* _EXERCISE OBJECTIVE_: From the line containing "любому заказу" down to the line containing "ein Virtual Private", copy out the entries below exactly, both lines included, and nothing else; pictures do not belong in the copy.
Content starts
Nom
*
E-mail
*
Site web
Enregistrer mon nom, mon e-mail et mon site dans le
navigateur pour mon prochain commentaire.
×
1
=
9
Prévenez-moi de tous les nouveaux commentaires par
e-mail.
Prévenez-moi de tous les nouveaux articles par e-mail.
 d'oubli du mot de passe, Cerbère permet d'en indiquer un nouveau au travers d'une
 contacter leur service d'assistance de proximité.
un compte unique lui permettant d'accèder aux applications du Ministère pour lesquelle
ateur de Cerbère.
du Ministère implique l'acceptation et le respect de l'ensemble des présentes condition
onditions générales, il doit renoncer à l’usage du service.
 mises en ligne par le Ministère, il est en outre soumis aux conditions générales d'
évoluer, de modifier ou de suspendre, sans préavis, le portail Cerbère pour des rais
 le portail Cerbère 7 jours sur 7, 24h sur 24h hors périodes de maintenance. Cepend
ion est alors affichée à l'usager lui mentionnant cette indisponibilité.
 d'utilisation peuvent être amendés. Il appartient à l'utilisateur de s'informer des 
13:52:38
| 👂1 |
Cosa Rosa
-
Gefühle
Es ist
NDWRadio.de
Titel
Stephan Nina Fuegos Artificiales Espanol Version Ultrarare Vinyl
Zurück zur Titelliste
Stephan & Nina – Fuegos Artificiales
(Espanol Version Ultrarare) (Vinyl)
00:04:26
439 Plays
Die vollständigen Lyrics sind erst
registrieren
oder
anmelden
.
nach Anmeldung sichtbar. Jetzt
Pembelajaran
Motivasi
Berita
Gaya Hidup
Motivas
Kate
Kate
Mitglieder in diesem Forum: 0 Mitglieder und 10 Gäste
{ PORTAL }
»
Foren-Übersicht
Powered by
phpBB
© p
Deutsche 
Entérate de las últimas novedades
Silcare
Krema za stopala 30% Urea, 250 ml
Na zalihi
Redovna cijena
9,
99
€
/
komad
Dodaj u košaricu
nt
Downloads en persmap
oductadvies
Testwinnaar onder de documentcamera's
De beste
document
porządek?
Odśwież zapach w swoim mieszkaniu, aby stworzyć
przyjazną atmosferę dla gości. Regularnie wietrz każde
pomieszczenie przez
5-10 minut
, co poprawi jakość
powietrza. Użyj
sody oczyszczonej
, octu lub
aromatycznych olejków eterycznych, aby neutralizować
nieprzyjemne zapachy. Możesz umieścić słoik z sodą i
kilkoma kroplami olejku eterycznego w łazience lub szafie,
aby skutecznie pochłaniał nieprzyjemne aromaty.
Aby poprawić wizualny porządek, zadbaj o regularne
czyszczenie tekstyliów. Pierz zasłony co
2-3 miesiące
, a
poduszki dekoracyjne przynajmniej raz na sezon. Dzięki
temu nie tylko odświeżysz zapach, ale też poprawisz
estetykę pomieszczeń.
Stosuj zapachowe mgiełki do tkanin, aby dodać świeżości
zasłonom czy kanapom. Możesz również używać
Content ends
Content starts
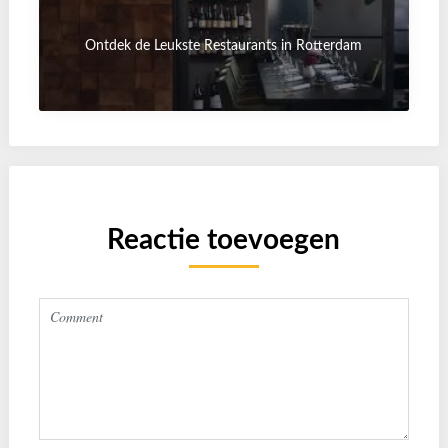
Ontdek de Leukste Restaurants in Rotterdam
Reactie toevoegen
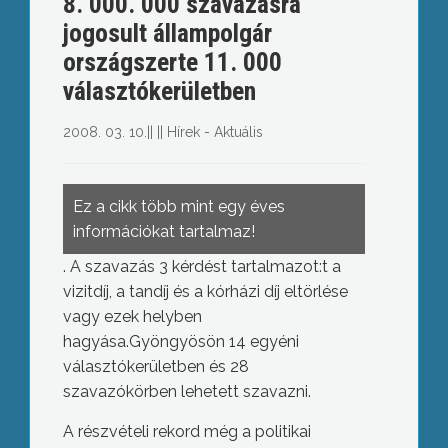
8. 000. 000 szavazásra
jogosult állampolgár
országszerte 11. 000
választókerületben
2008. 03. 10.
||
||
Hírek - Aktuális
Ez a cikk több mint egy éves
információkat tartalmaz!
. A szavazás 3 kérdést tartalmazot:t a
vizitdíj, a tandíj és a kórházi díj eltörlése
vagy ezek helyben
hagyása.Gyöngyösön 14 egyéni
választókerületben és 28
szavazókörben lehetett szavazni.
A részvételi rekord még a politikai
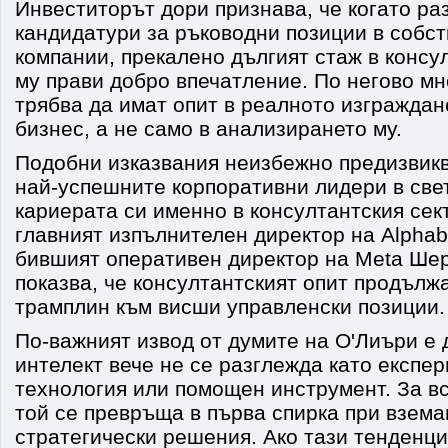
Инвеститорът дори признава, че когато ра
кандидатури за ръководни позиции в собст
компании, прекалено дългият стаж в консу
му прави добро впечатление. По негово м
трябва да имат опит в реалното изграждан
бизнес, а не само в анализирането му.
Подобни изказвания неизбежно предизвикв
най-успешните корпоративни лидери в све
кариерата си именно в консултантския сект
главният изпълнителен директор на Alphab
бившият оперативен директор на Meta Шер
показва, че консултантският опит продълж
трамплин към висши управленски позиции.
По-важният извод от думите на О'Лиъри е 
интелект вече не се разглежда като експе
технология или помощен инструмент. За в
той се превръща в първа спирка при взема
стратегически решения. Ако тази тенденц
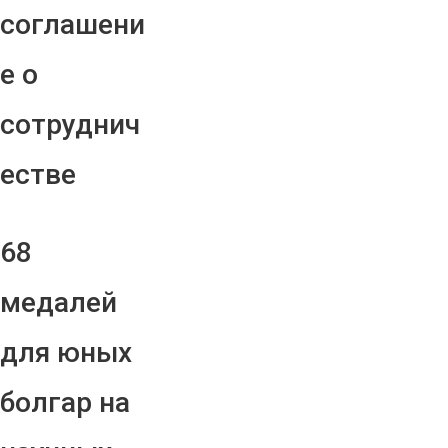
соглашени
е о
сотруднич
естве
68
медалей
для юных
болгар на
Content ends
Content starts
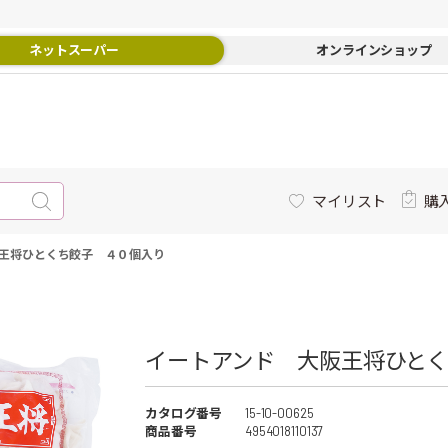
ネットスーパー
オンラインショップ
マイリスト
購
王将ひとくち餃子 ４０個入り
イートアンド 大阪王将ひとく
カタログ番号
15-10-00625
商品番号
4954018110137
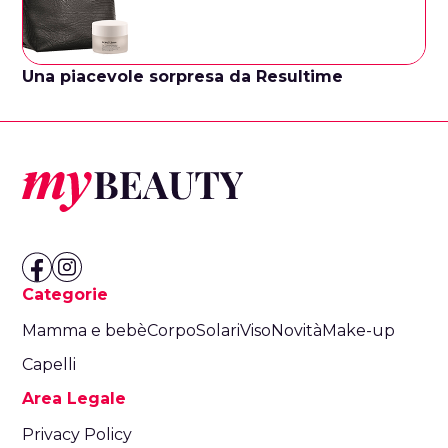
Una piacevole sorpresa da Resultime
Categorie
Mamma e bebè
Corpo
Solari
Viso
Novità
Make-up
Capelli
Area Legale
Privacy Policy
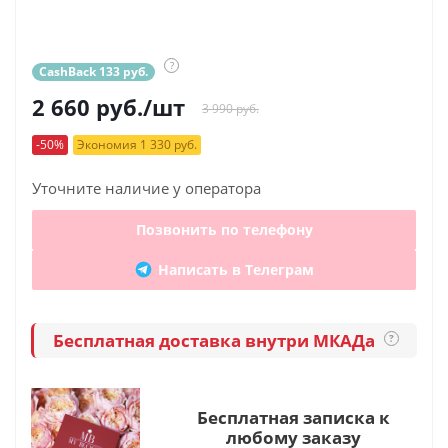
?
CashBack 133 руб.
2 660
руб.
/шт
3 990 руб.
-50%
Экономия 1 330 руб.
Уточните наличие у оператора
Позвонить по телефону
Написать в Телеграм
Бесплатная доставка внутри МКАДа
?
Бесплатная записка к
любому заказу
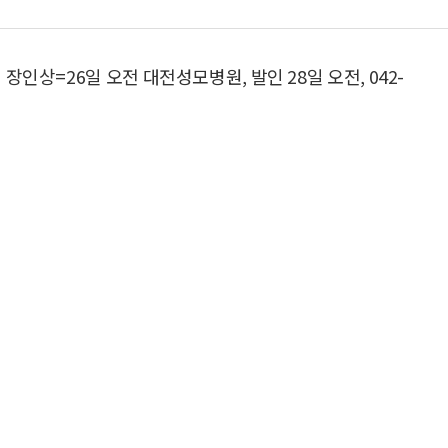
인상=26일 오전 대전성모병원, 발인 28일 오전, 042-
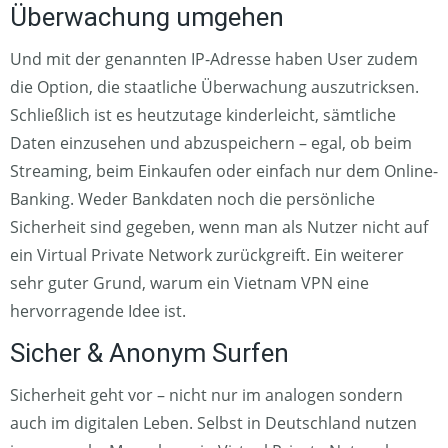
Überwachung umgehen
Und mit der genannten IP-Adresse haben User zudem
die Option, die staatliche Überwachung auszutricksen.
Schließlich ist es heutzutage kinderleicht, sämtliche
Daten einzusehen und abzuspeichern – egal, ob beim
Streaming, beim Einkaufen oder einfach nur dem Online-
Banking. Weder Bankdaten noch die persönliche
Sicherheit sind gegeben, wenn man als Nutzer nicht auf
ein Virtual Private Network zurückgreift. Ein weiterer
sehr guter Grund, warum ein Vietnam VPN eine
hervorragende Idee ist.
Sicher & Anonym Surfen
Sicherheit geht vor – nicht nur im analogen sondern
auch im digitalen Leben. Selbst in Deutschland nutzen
Content ends
* _ANSWER TO THE PROBLEM_:
любому заказу
인상=26일 오전 대전성모병원, 발인 28일 오전, 042-
Überwachung umgehen
Und mit der genannten IP-Adresse haben User zudem
die Option, die staatliche Überwachung auszutricksen.
Schließlich ist es heutzutage kinderleicht, sämtliche
Daten einzusehen und abzuspeichern – egal, ob beim
Streaming, beim Einkaufen oder einfach nur dem Online-
Banking. Weder Bankdaten noch die persönliche
Sicherheit sind gegeben, wenn man als Nutzer nicht auf
ein Virtual Private Network zurückgreift. Ein weiterer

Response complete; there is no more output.